Além desses horrores psicológicos, o filme também se torna fisicamente intenso à medida que continua. A contorção corporal semelhante à de uma aranha de Regan descendo a escadaria é, claro, uma das sequências mais famosas do filme — por uma boa razão também. É totalmente petrificante. Sua cabeça girando para trás, como uma coruja satânica, além de uma sequência em que vemos Pazuzu no controle do corpo de Regan, repetidamente golpeando com um crucifixo as genitais de Regan é uma das imagens mais horríveis da história do cinema. Esses horrores físicos, embora intensos por si só, têm impactos mais duradouros por causa do interesse de Friedkin e Blatty em seus personagens.
O que torna O Exorcista atemporal é que todas essas cenas (depois repetidas nas próximas décadas em infinitas variações como clichês) são jogadas na cara tanto do espectador como dos padres Karras e Merrin como se o demônio quisesse questionar, através desse show ostensivo, algo que a fé cristã quer evitar: por que Deus permite tamanhas atrocidades? De guerras ao sofrimento atroz de uma menina inocente.
Esse é o horror metafísico do Padre Karras, desde que sua mãe morreu. Que põe em dúvida a sua fé, ameaçando a segurança do próprio ritual de exorcismo.
Karras está fazendo um questionamento gnóstico: se Deus permite que tudo isso aconteça para provar a nossa fé, então ele é um manipulador sádico. No mínimo, não nos ama. Lembrando o advogado Milton (Al Pacino) em O Advogado do Diabo (1997), quando personifica o próprio Satanás em pessoa: “Deus somente gosta de observar, é um brincalhão (...) Ele apenas rola de tanto rir (...) Adorar aquilo? Nunca! Melhor reinar no Inferno do que servir ao Céu”.
Mídia e possessão demoníaca
Um ponto ignorado por muitas análises de O Exorcista é o personagem Chris, mãe de Regan. Por que uma personagem atriz, ligada a indústria cinematográfica e fazendo gravações de um filme no momento da possessão da filha? Ela é divorciada e, naquele momento, Regan vive em uma família desfeita, acompanhada em suas necessidades cotidianas por uma secretária, enquanto Chris atua nos sets de gravações.
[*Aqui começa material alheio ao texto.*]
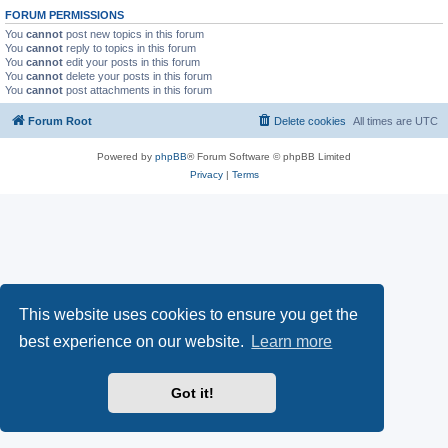
FORUM PERMISSIONS
You
cannot
post new topics in this forum
You
cannot
reply to topics in this forum
You
cannot
edit your posts in this forum
You
cannot
delete your posts in this forum
You
cannot
post attachments in this forum
Forum Root
Delete cookies
All times are
UTC
Powered by
phpBB
® Forum Software © phpBB Limited
Privacy
|
Terms
This website uses cookies to ensure you get the
best experience on our website.
Learn more
Got it!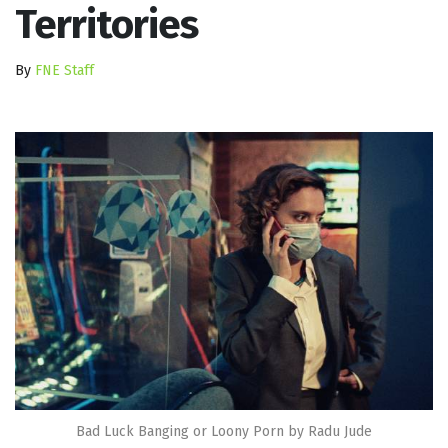
Territories
By
FNE Staff
Bad Luck Banging or Loony Porn by Radu Jude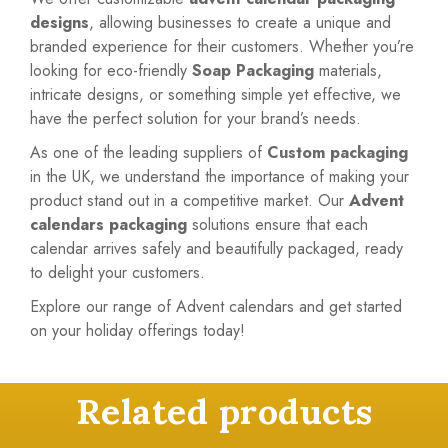
designs
, allowing businesses to create a unique and
branded experience for their customers. Whether you’re
looking for eco-friendly
Soap Packaging
materials,
intricate designs, or something simple yet effective, we
have the perfect solution for your brand’s needs.
As one of the leading suppliers of
Custom packaging
in the UK, we understand the importance of making your
product stand out in a competitive market. Our
Advent
calendars packaging
solutions ensure that each
calendar arrives safely and beautifully packaged, ready
to delight your customers.
Explore our range of Advent calendars and get started
on your holiday offerings today!
Related products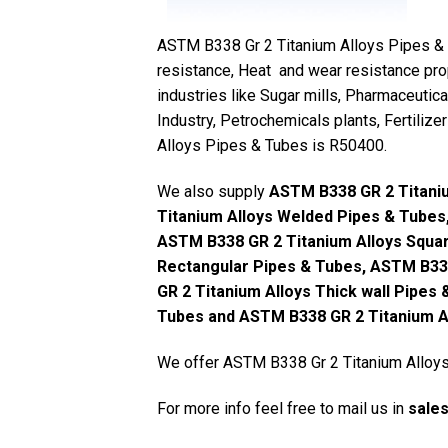
ASTM B338 Gr 2 Titanium Alloys Pipes & Tu
resistance, Heat and wear resistance pro
industries like Sugar mills, Pharmaceutica
Industry, Petrochemicals plants, Fertiliz
Alloys Pipes & Tubes is R50400.
We also supply
ASTM B338 GR 2 Titani
Titanium Alloys Welded Pipes & Tubes
ASTM B338 GR 2 Titanium Alloys Squar
Rectangular Pipes & Tubes, ASTM B33
GR 2 Titanium Alloys Thick wall Pipes
Tubes and ASTM B338 GR 2 Titanium Al
We offer ASTM B338 Gr 2 Titanium Alloys 
For more info feel free to mail us in
sale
No auge da crise, Chris tenta contatar o ex-marido, naquele momento na Itália, em busca de apoio. Mas não consegue encontrá-lo.
O Exorcista também trata do colapso da família tradicional. E um simbolismo mais profundo: sem a devida proteção parental, Regan está vulnerável ao ataque do Mal. Como sempre, o Mal entra na casa de Regan convidado, se passando como um amigo imaginário do jogo de tabuleiro espiritualista Ouija.
Muitos estudos sobre a crise da família tradicional (para começar, os estudos sobre a personalidade autoritária de Theodor Adorno) apontam para o esvaziamento da autoridade parental, tanto pela ausência física quanto pelo enfraquecimento simbólico. E a substituição dos pais ausentes pelos meios de comunicação e a indústria do entretenimento – os modelos de ideais do ego deixam de ser os pais para serem substituídos pelas celebridades midiáticas.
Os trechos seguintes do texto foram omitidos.